▶ [What you are asked to do]: Please, in the data that follows, copy exactly the lines from the line with "CubicRealPolynomial" through the last one, both included. Do not include pictures.

▶ [Input records]:

************

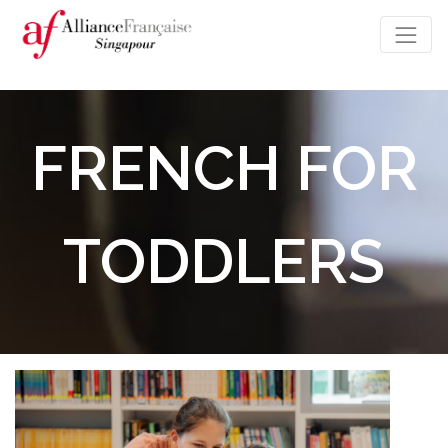
FRENCH FOR
TODDLERS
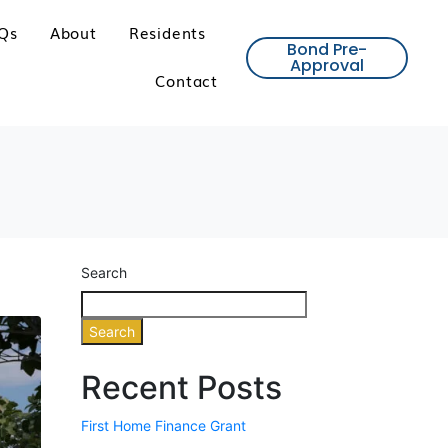
Qs
About
Residents
Bond Pre-
Approval
Contact
Search
Search
Recent Posts
First Home Finance Grant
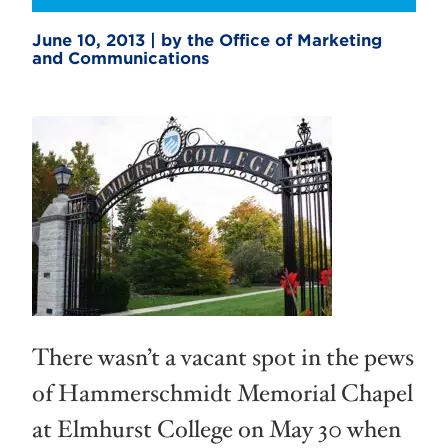
June 10, 2013 | by the Office of Marketing
and Communications
There wasn’t a vacant spot in the pews
of Hammerschmidt Memorial Chapel
at Elmhurst College on May 30 when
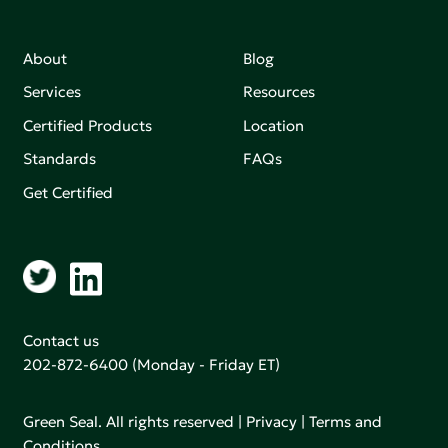
About
Blog
Services
Resources
Certified Products
Location
Standards
FAQs
Get Certified
Contact us
202-872-6400
(Monday - Friday ET)
Green Seal. All rights reserved |
Privacy
|
Terms and
Conditions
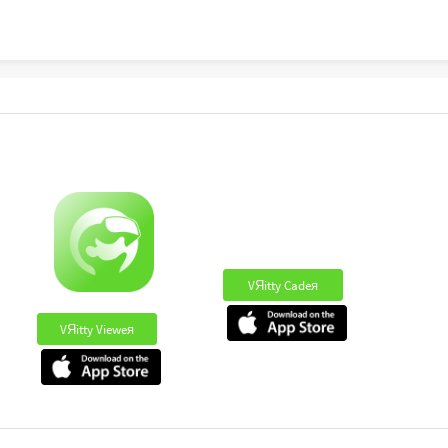
VЯitty Cadeя
VЯitty Vieweя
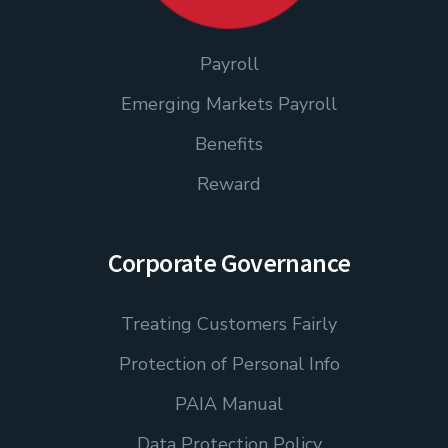
Payroll
Emerging Markets Payroll
Benefits
Reward
Corporate Governance
Treating Customers Fairly
Protection of Personal Info
PAIA Manual
Data Protection Policy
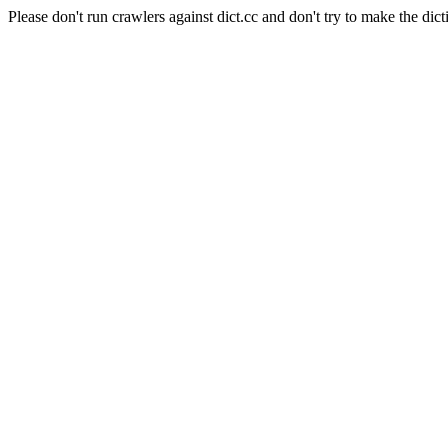
Please don't run crawlers against dict.cc and don't try to make the dict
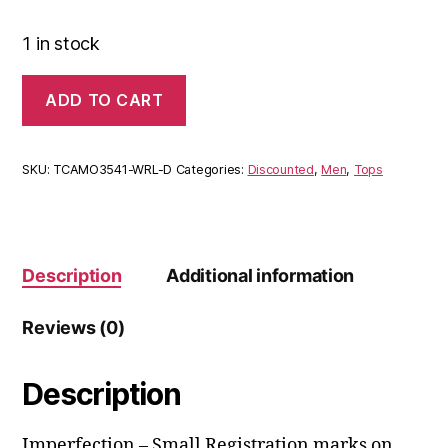
1 in stock
ADD TO CART
SKU:
TCAMO3541-WRL-D
Categories:
Discounted
,
Men
,
Tops
Description
Additional information
Reviews (0)
Description
Imperfection – Small Registration marks on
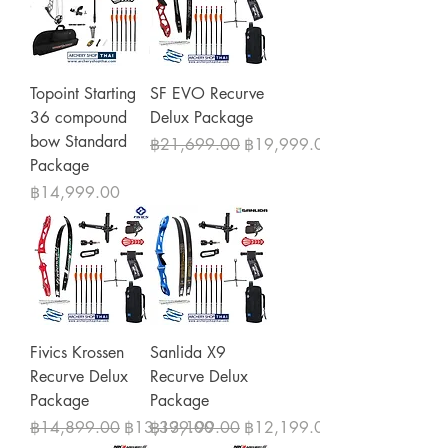
Topoint Starting
SF EVO Recurve
36 compound
Delux Package
bow Standard
Regular Price
Sale Price
฿21,699.00
฿19,999.00
Package
Price
฿14,999.00
Fivics Krossen
Sanlida X9
Recurve Delux
Recurve Delux
Package
Package
Regular Price
Sale Price
Regular Price
Sale Price
฿14,899.00
฿13,399.00
฿13,199.00
฿12,199.00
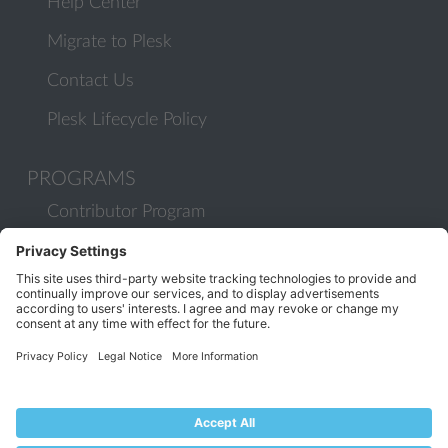
Help Center
Migrate to Plesk
Contact Us
Plesk Lifecycle Policy
PROGRAMS
Contributor Program
Partner Program
COMMUNITY
Blog
Forums
Plesk University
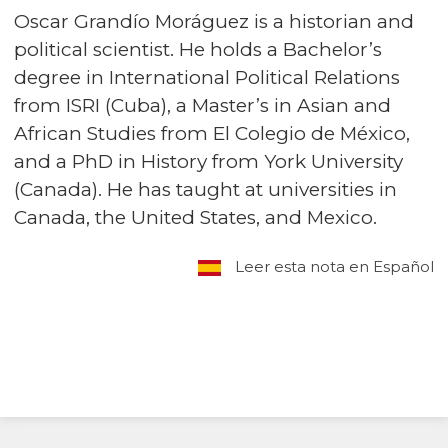
Oscar Grandío Moráguez is a historian and
political scientist. He holds a Bachelor’s
degree in International Political Relations
from ISRI (Cuba), a Master’s in Asian and
African Studies from El Colegio de México,
and a PhD in History from York University
(Canada). He has taught at universities in
Canada, the United States, and Mexico.
Leer esta nota en Español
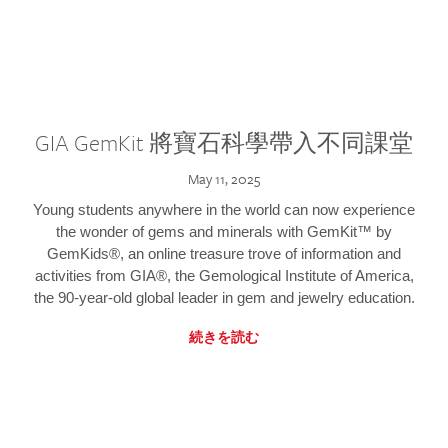
GIA GemKit 將寶石科學帶入不同課堂
May 11, 2025
Young students anywhere in the world can now experience
the wonder of gems and minerals with GemKit™ by
GemKids®, an online treasure trove of information and
activities from GIA®, the Gemological Institute of America,
the 90-year-old global leader in gem and jewelry education.
続きを読む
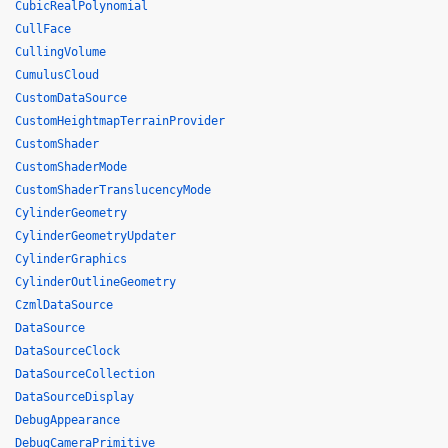
CubicRealPolynomial
CullFace
CullingVolume
CumulusCloud
CustomDataSource
CustomHeightmapTerrainProvider
CustomShader
CustomShaderMode
CustomShaderTranslucencyMode
CylinderGeometry
CylinderGeometryUpdater
CylinderGraphics
CylinderOutlineGeometry
CzmlDataSource
DataSource
DataSourceClock
DataSourceCollection
DataSourceDisplay
DebugAppearance
DebugCameraPrimitive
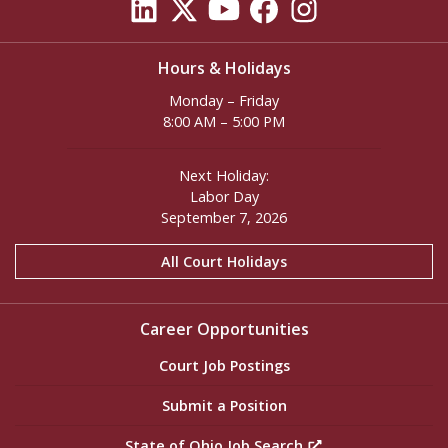
Hours & Holidays
Monday – Friday
8:00 AM – 5:00 PM
Next Holiday:
Labor Day
September 7, 2026
All Court Holidays
Career Opportunities
Court Job Postings
Submit a Position
State of Ohio Job Search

************

▶ [Output for this exercise]:
CubicRealPolynomial
CullFace
CullingVolume
CumulusCloud
CustomDataSource
CustomHeightmapTerrainProvider
CustomShader
CustomShaderMode
CustomShaderTranslucencyMode
CylinderGeometry
CylinderGeometryUpdater
CylinderGraphics
CylinderOutlineGeometry
CzmlDataSource
DataSource
DataSourceClock
DataSourceCollection
DataSourceDisplay
DebugAppearance
DebugCameraPrimitive
Hours & Holidays
Monday – Friday
8:00 AM – 5:00 PM
Next Holiday:
Labor Day
September 7, 2026
All Court Holidays
Career Opportunities
Court Job Postings
Submit a Position
State of Ohio Job Search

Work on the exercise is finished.